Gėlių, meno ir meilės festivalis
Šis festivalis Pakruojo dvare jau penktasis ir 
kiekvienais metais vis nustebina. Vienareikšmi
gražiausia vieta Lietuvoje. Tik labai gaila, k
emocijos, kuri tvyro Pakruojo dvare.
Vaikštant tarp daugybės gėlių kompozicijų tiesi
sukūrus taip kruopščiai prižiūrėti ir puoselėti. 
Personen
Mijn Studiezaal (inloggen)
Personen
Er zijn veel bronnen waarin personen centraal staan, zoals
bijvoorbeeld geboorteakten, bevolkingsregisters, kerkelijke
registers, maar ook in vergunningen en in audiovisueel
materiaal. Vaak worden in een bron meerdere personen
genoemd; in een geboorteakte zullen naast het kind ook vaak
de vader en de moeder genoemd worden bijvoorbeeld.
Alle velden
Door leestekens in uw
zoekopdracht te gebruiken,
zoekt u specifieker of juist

==

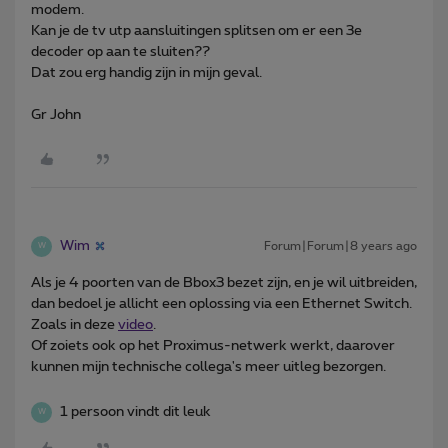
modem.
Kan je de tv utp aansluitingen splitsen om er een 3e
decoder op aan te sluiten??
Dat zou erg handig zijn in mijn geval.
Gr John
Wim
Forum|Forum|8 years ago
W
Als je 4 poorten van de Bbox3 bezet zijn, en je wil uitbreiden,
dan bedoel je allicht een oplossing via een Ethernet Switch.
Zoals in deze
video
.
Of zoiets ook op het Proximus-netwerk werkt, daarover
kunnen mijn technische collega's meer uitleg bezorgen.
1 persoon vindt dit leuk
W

TASK INSTRUCTIONS
Line count for "genoemd": give the number of lines in the data above that include it, and nothing else.

TASK OUTPUT
2